В лицо его никто не знал, а уж голос все, кто там стояли, знали точно, и когда он подошел к микрофону и объявил следующий номер, это был ужас — толпа на него просто ринулась. Ведь на нем российская джазовая публика получала воспитание
.
Итак, советская государственная культурная политика, в частности в области радиоприема, была крайне противоречивой. С одной стороны, она включала в себя всевозможные ограничения — критику «антисоветских голосов», глушение отдельных радиостанций, использование специальных технических стандартов, ограничивающих возможность приема зарубежных станций. Но, с другой стороны, она включала в себя и множество мер по пропаганде коротковолнового радиоприема — производство советских коротковолновых приемников постоянно нарастало, пропагандировалась идея о том, что всесторонне развитый человек должен быть интернационалистом, разбираться в мировой культуре и знать иностранные языки, глушились только некоторые станции и не всегда, создавалось все больше кружков, воспитывающих радиолюбителей, и факультетов, готовящих радиоинженеров, и т.д. Все это способствовало не только контролю за практикой прослушивания зарубежных коротковолновых радиопередач советскими гражданами, но и относительной нормализации этой практики.
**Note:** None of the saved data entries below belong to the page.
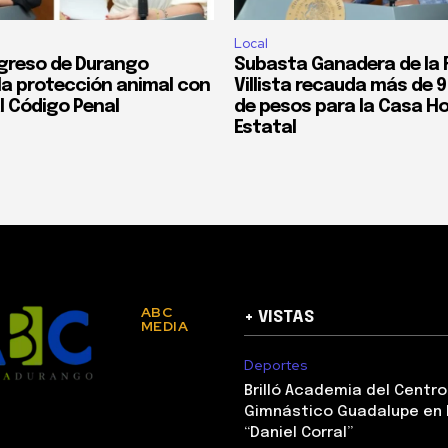
Local
greso de Durango
Subasta Ganadera de la F
 la protección animal con
Villista recauda más de 9
l Código Penal
de pesos para la Casa Ho
Estatal
ABC
+ VISTAS
MEDIA
Deportes
Brilló Academia del Centro
Gimnástico Guadalupe en 
“Daniel Corral”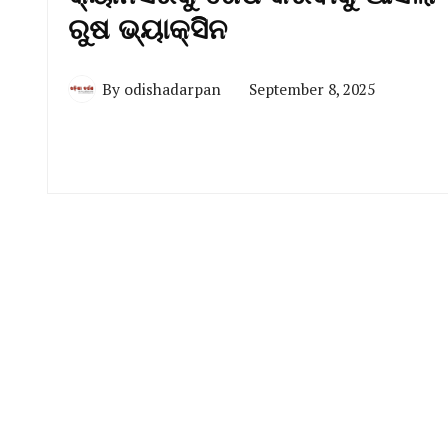
ରୁଷ ଭ୍ୟାକ୍ସିିନ
By
odishadarpan
September 8, 2025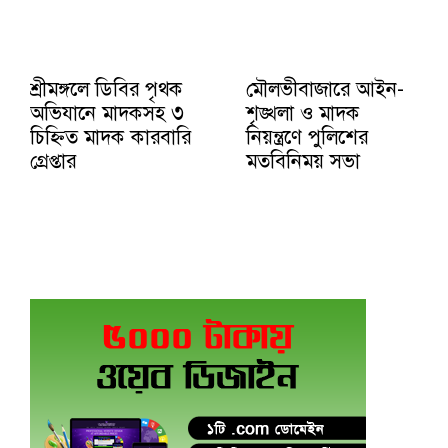
শ্রীমঙ্গলে ডিবির পৃথক
মৌলভীবাজারে আইন-
অভিযানে মাদকসহ ৩
শৃঙ্খলা ও মাদক
চিহ্নিত মাদক কারবারি
নিয়ন্ত্রণে পুলিশের
গ্রেপ্তার
মতবিনিময় সভা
Неудивительно поэтому, что массы советских людей, в первую очередь молодежи, не воспринимали слушание зарубежных станций как что-то очевидно противоречащее морали вполне нормального, положительного советского человека. Можно было быть даже сознательным членом партии и при этом слушать русскоязычные передачи Би-би-си и «Голоса Америки». Евгений Добренко, ныне профессор русской литературы Шеффилдского университета (Великобритания), рассказывает, что его отец, вступивший в КПСС на фронте во время Великой Отечественной войны и всю свою жизнь бывший исключительно сознательным коммунистом, на протяжении многих лет активно слушал русскую службу «Голоса Америки»
. А корреспондент газеты «Нью-Йорк таймс» Харрисон Солсбери, работавший в 1980-х годах в Москве, во время пространного интервью с генеральным секретарем ЦК КПСС Юрием Андроповым с удивлением узнал, что Андропов (известный любитель джаза) уже почти тридцать лет слушает передачи Коновера
[181].
Таким образом, в позднесоветский период коротковолновое радио превратилось в мощнейший инструмент культурного производства, способствовавший формированию советского феномена воображаемого Запада. Само государство принимало непосредственное участие в создании этого феномена, одновременно пытаясь его ограничить. Неудивительно, что предвидеть всевозможные результаты таких противоречивых мер государство не могло. Радио способствовало не только росту популярности джаза, рок-музыки, западной моды и иностранных языков в Советском Союзе, но и тому, что эти интересы воспринимались как вполне нормальные и далеко не обязательно антисоветские. При этом очевидно, что эти интересы и занятия способствовали распространению в советской жизни все новых способов существования по принципу вненаходимости. Советская система менялась изнутри, претерпевая нарастающую детерриториализацию, причем этот процесс пока не воспринимался как необратимый подрыв системы.
Рок на костях
Спрос на западный джаз и рок-музыку, подогреваемый зарубежными радиопередачами и кино, а также практически полное отсутствие подобной музыки на советских грампластинках привели в 1950-х годах к изобретению уникальной любительской технологии копирования музыкальных записей — самодельной граммофонной пластинки. Западные пластинки с джазовыми, рок-н-ролльными и другими композициями (в стиле самбы, танго, спиричуэле и так далее
) копировались на гибкие пластинки, вырезанные из фотолистов с медицинскими рентгеновскими снимками, за что изобретение получило в народе название «рок на костях» или «рок на ребрах», а в литературе позднее именовалось «рентгениздатом»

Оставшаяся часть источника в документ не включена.